A short pep talk video summarising the first day that got 548k views and 462 shares on Facebook said: “Turn the badges around your necks into a badge of honour and a life jacket for the millions of people you are working for. Accelerate climate action, teach it to run.”

This format was clearly aimed at younger audiences, who go to social media communication channels for news bites.

On LinkedIn, organisers used imagery to improve engagement – real photos consistently performed better than simple text posts or typographical pull-quotes. These are examples of effective communication that consider what drives engagement and the reality of today’s shorter attention spans, especially on social media communication channels.

4. Comedy cuts through

One of the strongest B2B campaign efforts came from Ecologi, a platform that helps SMEs calculate, report and reduce their emissions.

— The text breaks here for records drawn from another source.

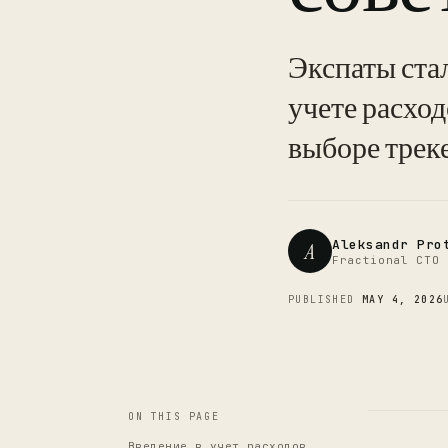
Экспаты ста
учете расход
выборе треке
Aleksandr Pro
A
Fractional CTO 
PUBLISHED
MAY 4, 2026
ON THIS PAGE
Введение в учет расходов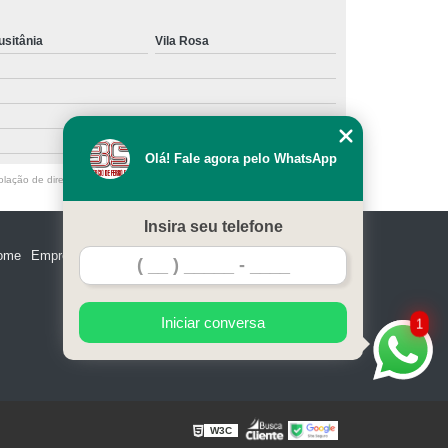
 de Aço
Portão de Aço Galvanizado
usitânia
Vila Rosa
o de Aço para Garagem
Portão em Aço
 Aço Galvanizado
Portão Garagem Aço
Olá! Fale agora pelo WhatsApp
olação de direito autoral – artigo 184 do Código Penal –
Lei 9610/98 - Lei
Insira seu telefone
ome
Empresa
Missão
Serviços
Contato
Mapa do site
Iniciar conversa
1
W3C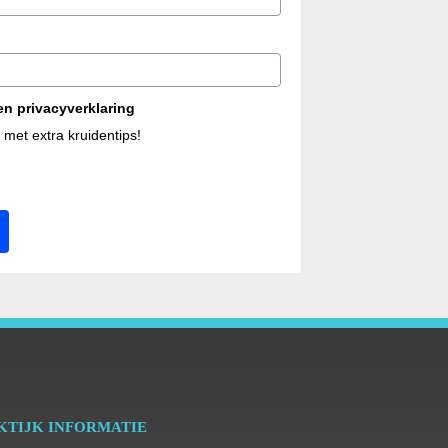
n privacyverklaring
 met extra kruidentips!
KTIJK INFORMATIE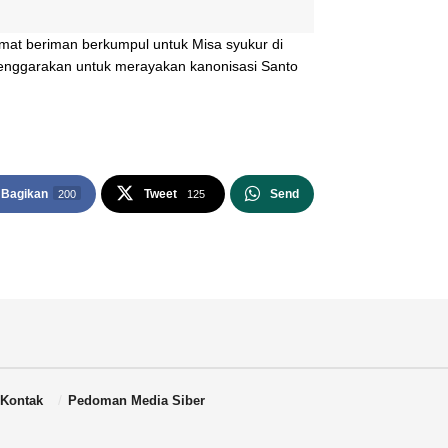
umat beriman berkumpul untuk Misa syukur di
enggarakan untuk merayakan kanonisasi Santo
Bagikan
Tweet
Send
200
125
Kontak
Pedoman Media Siber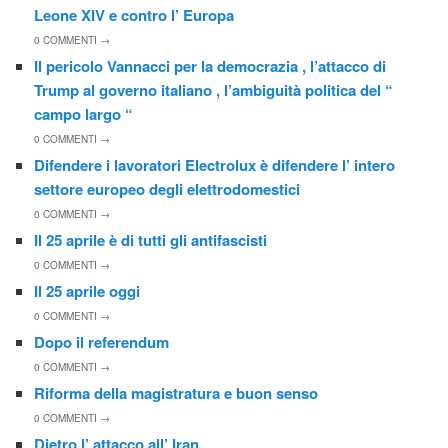
Leone XIV e contro l’ Europa
0
COMMENTI →
Il pericolo Vannacci per la democrazia , l’attacco di
Trump al governo italiano , l’ambiguità politica del “
campo largo “
0
COMMENTI →
Difendere i lavoratori Electrolux è difendere l’ intero
settore europeo degli elettrodomestici
0
COMMENTI →
Il 25 aprile è di tutti gli antifascisti
0
COMMENTI →
Il 25 aprile oggi
0
COMMENTI →
Dopo il referendum
0
COMMENTI →
Riforma della magistratura e buon senso
0
COMMENTI →
Dietro l’ attacco all’ Iran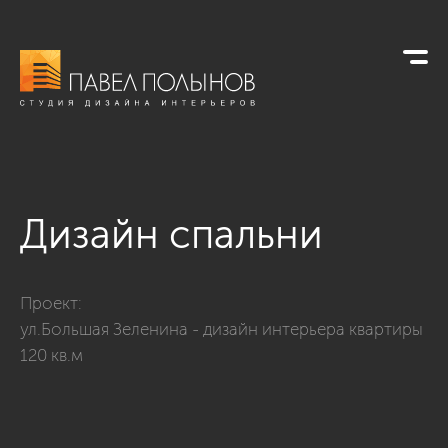
Дизайн спальни
Фото дизайн спальни из проекта «Спальни»
Проект:
ул.Большая Зеленина - дизайн интерьера квартиры
120 кв.м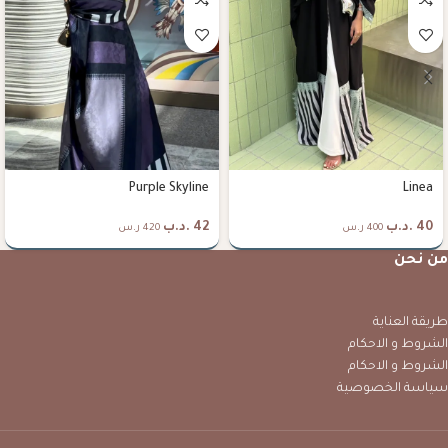
Purple Skyline
Linea
40
.د.ب
42
.د.ب
400 ر.س
420 ر.س
من نحن
طريقة العناية
الشروط و الاحكام
الشروط و الاحكام
سياسة الخصوصية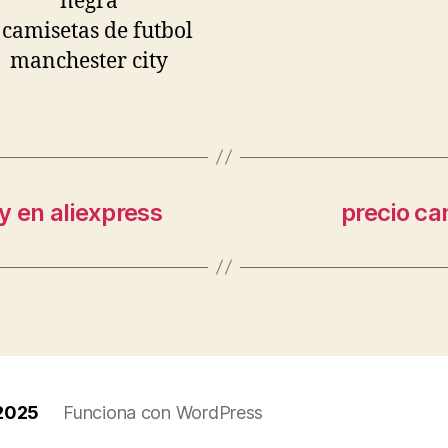
y en aliexpress
precio c
 2025
Funciona con WordPress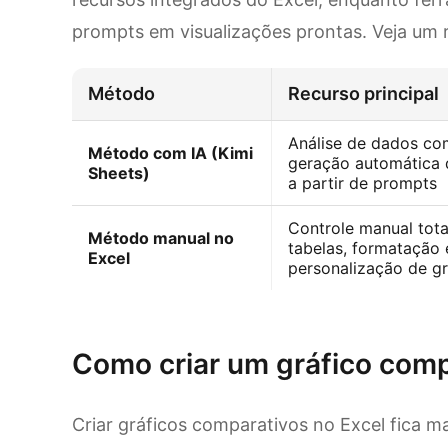
prompts em visualizações prontas. Veja um
Método
Recurso principal
Análise de dados co
Método com IA (Kimi
geração automática 
Sheets)
a partir de prompts
Controle manual tota
Método manual no
tabelas, formatação 
Excel
personalização de gr
Experimente o Kimi Sheets
Como criar um gráfico comp
Criar gráficos comparativos no Excel fica ma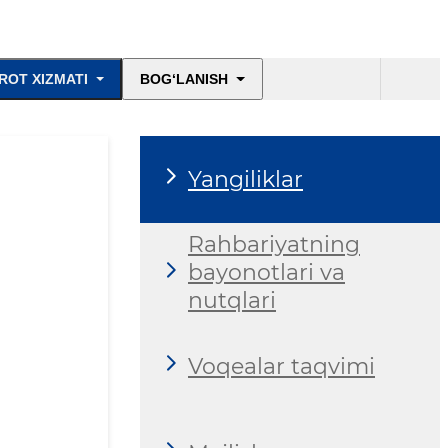
ROT XIZMATI
BOG‘LANISH
Yangiliklar
Rahbariyatning
bayonotlari va
nutqlari
Voqealar taqvimi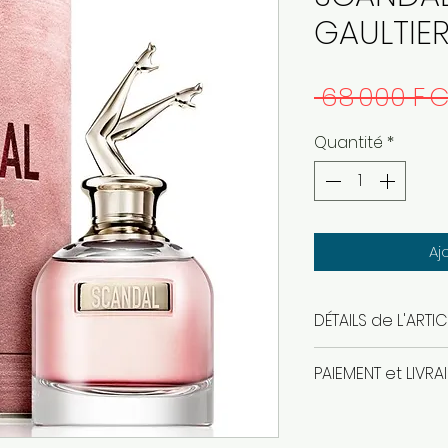
GAULTIE
 68 000 F C
Quantité
*
Aj
DÉTAILS de L'ARTIC
eau de parfum 
PAIEMENT et LIVRA
produit authenti
paiement en esp
livraison gratuit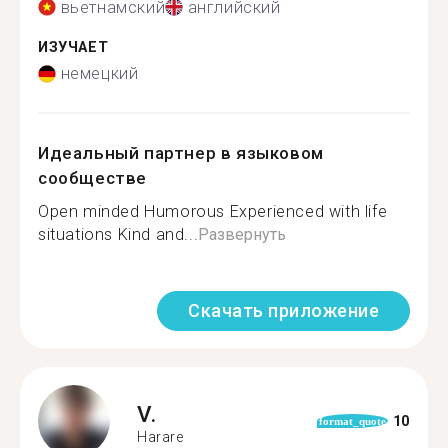
вьетнамский
английский
ИЗУЧАЕТ
немецкий
Идеальный партнер в языковом
сообществе
Open minded Humorous Experienced with life
situations Kind and...
Развернуть
Скачать приложение
V.
10
format_quote
Harare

Ecologi teamed up with satirical music duo Cassetteboy to challenge the UK’s recent “reversal on green policies and net zero”. A video made with cut-up clips of speeches by UK Prime Minister Rishi Sunak was set to the tune of hip hop classic It’s Getting Hot in Here. The revised lyrics included:

“If you survived
Eat out to help out
Now you can try
Heat up to wipe out…
With temperatures high
You might wonder why
COP28 takes place in Dubai
And its president
Is an oil company CEO
Who might be hesitant
To say no to
Tightening rules on
Fossil fuels
When oil and gas
Just has to go
And thanks to me
The UK is too slow
As we move away
From net zero.”

It concluded with the key message ‘Don’t COP out. Join the 20,000+ businesses making it less ‘hot out there’’.

The video, part activism, part clever content marketing campaign, used comedy to cut through and garnered 62.8k views on Facebook and more than 40k views on Twitter. The company later posted the video on LinkedIn, suggesting it was aiming the content initially at younger audiences on social networks hungry for more engaging formats.

A similar approach to this effective communication strategy is taken by Climate Science Breakthrough, which has produced a video series where comedians such as Jo Brand and Nish Kumar ‘translate’ climate science using their gift of the gab communication skills. The idea is rooted in insights from social psychology and intends to provoke action.

The group says of its approach: “The premise is that humans don’t respond to data. We respond to stories, to images, to emotions. We look to other humans to see how they’re reacting. We are prone to denial and rationalising problems away. Our brains are full of cognitive quirks that need navigating.”

Climate Science Breakthrough uses simple narratives, with a clear villain – the fossil fuel industry – and clear communication goals to tackle some of the obstacles to action, such as collective vs personal responsibility and narrative complexity.

There is much content marketers could learn from these strategic communications.

But the resounding message from COP was that climate strategy comes before content strategy.